Exercise details: With the line containing "turn the project around." as the start and the line containing "Efficient Linear LED Strips" as the end, transcribe that span of the entries below exactly, including both.
══════════
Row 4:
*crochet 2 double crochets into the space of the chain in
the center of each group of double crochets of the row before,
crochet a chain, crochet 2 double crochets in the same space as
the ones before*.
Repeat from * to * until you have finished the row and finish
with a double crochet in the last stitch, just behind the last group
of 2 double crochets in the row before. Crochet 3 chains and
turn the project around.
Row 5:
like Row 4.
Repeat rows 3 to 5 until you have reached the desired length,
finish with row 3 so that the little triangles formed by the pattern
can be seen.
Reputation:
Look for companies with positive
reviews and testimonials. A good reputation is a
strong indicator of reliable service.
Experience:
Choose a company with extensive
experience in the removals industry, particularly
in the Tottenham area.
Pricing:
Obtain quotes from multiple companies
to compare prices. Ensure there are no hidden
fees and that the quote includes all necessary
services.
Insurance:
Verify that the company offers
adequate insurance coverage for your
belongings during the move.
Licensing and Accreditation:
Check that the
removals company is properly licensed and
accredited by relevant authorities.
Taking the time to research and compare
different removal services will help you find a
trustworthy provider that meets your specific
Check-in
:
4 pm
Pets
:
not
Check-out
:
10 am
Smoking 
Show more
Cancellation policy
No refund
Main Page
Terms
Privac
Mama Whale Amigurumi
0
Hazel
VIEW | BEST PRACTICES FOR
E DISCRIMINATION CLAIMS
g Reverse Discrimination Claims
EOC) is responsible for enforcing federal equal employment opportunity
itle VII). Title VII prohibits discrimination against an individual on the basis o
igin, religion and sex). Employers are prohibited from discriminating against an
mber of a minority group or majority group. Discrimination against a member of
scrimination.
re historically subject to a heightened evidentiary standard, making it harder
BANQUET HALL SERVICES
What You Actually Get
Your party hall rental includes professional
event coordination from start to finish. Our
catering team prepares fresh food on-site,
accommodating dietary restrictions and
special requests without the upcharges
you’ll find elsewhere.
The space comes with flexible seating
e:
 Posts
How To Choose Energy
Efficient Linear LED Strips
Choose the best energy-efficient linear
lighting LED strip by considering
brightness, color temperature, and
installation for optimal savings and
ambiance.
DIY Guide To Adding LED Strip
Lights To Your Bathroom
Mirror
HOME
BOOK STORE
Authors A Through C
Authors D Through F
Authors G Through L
══════════
Result:
turn the project around.
Row 5:
like Row 4.
Repeat rows 3 to 5 until you have reached the desired length,
finish with row 3 so that the little triangles formed by the pattern
can be seen.
Reputation:
Look for companies with positive
reviews and testimonials. A good reputation is a
strong indicator of reliable service.
Experience:
Choose a company with extensive
experience in the removals industry, particularly
in the Tottenham area.
Pricing:
Obtain quotes from multiple companies
to compare prices. Ensure there are no hidden
fees and that the quote includes all necessary
services.
Insurance:
Verify that the company offers
adequate insurance coverage for your
belongings during the move.
Licensing and Accreditation:
Check that the
removals company is properly licensed and
accredited by relevant authorities.
Taking the time to research and compare
different removal services will help you find a
trustworthy provider that meets your specific
Check-in
:
4 pm
Pets
:
not
Check-out
:
10 am
Smoking 
Show more
Cancellation policy
No refund
Main Page
Terms
Privac
Mama Whale Amigurumi
0
Hazel
VIEW | BEST PRACTICES FOR
E DISCRIMINATION CLAIMS
g Reverse Discrimination Claims
EOC) is responsible for enforcing federal equal employment opportunity
itle VII). Title VII prohibits discrimination against an individual on the basis o
igin, religion and sex). Employers are prohibited from discriminating against an
mber of a minority group or majority group. Discrimination against a member of
scrimination.
re historically subject to a heightened evidentiary standard, making it harder
BANQUET HALL SERVICES
What You Actually Get
Your party hall rental includes professional
event coordination from start to finish. Our
catering team prepares fresh food on-site,
accommodating dietary restrictions and
special requests without the upcharges
you’ll find elsewhere.
The space comes with flexible seating
e:
 Posts
How To Choose Energy
Efficient Linear LED Strips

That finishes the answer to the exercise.